Despite advances in other areas, measures to improve transparency for gig workers and factor dependents on unemployment insurance fail.

Senate committees end two worker-related bills

Colorado Senate committees postponed two bills Tuesday night that were intended to assist Colorado workers indefinitely, despite the fact that other committees and chambers at the state capital had advanced them.

Senate Bill 23-098 titled "Gig Work Transparency" would have required companies such as Uber and Lyft that operate in Colorado to provide detailed information before each transaction. This information would include how much money the customer is paying, what the company will take and how much the driver will get.

Sen. Robert Rodriguez, of Denver, introduced the legislation in Feburary. He argued that lack of transparency leads to confusion and frustration among drivers and hinders their ability make informed decisions. The bill was supported by unions and advocacy groups, but six tech companies with their representatives and representatives of those companies asked legislators to either amend it or oppose.

DoorDash launched an ad campaign statewide against the bill. A consortium of Colorado business groups sent a letter asking legislators to vote against it, claiming that it was "bad for workers and businesses".

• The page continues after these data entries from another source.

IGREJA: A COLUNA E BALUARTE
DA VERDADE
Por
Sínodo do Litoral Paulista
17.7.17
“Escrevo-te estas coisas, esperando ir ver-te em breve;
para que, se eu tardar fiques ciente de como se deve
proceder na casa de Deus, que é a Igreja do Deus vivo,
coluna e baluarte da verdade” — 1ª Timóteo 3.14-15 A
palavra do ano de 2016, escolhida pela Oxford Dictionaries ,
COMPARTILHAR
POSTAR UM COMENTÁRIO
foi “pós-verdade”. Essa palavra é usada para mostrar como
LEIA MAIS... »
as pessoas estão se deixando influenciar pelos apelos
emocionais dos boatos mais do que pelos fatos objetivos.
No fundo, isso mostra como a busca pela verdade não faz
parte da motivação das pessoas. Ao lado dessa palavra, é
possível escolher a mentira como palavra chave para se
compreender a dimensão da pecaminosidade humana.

The Senate Committee on Business, Labor and Technology approved the bill with some amendments along party lines and sent it to the Senate Finance Committee, who killed it by a vote of 5-2 last night. Two Democrats went against the bill across party lines. Senators were unable to provide specific details in opposition to this bill that was considered late in session.

House Bill 23-1078 was another measure that aimed to increase compensation for unemployed workers who have dependents from $35 per dependent, per week, beginning in 2026. The bill passed the House, but was voted down by the Senate Committee on Business, Labor and Technology on a 5-4 vote last night.

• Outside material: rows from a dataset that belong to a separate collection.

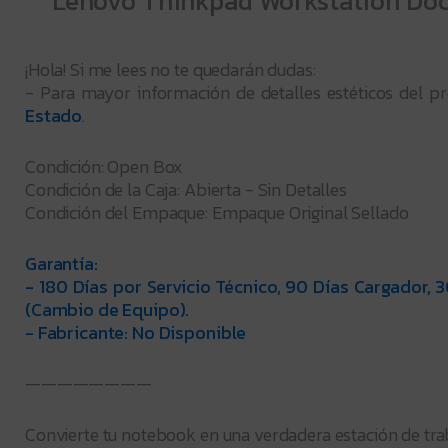
Lenovo Thinkpad Workstation Doc
¡Hola! Si me lees no te quedarán dudas:
- Para mayor información de detalles estéticos del pr
Estado
.
Condición: Open Box
Condición de la Caja: Abierta - Sin Detalles
Condición del Empaque: Empaque Original Sellado
Garantía:
- 180 Días por Servicio Técnico, 90 Días Cargador, 3
(Cambio de Equipo).
- Fabricante: No Disponible
————————
Convierte tu notebook en una verdadera estación de tra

Business groups opposed this proposal citing concerns over the Unemployment Insurance Trust Fund, which is still $1 billion short in terms of fiscal solvency. Due to the shortfall in funding, employers will be required to pay a surcharge to cover the deficit between 2024 and 2025. This is expected to cost an average company with 10 employees $1,400. They are currently paying the highest possible rates to ensure that more money goes into the fund.

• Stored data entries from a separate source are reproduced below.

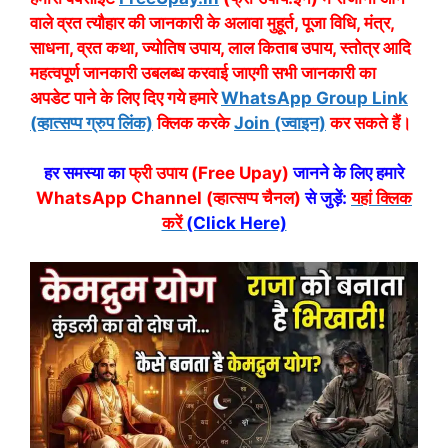
वाले व्रत त्यौहार की जानकारी के अलावा मुहूर्त, पूजा विधि, मंत्र,
साधना, व्रत कथा, ज्योतिष उपाय, लाल किताब उपाय, स्तोत्र आदि
महत्वपूर्ण जानकारी उबलब्ध करवाई जाएगी सभी जानकारी का
अपडेट पाने के लिए दिए गये हमारे
WhatsApp Group Link
(व्हात्सप्प ग्रुप लिंक)
क्लिक करके
Join (ज्वाइन)
कर सकते हैं।
हर समस्या का
फ्री उपाय (Free Upay)
जानने के लिए हमारे
WhatsApp Channel (व्हात्सप्प चैनल)
से जुड़ें:
यहां क्लिक
करें
(Click Here)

Rachel Beck, Executive Director of the Colorado Competitive Council, told the Denver Business Journal in January that it is not the right time to raise unemployment benefits - especially when employers are facing inflation and labor shortages.

The bills, which were backed by progressive Democrats and advocacy groups, are among many that addressed workers' concerns this session.

Some of these bills were killed by committees early in the session, such as a proposal that employers post their work schedules two-weeks in advance. Some worker-related bills, including one that would update Colorado’s definition of sexual harassment, are still being debated in the General Assembly. They could be headed to the Governor's desk.

Insiders claim that the Colorado General Assembly may continue to work on Monday, despite its scheduled adjournment on Saturday. Many bills are still awaiting approval.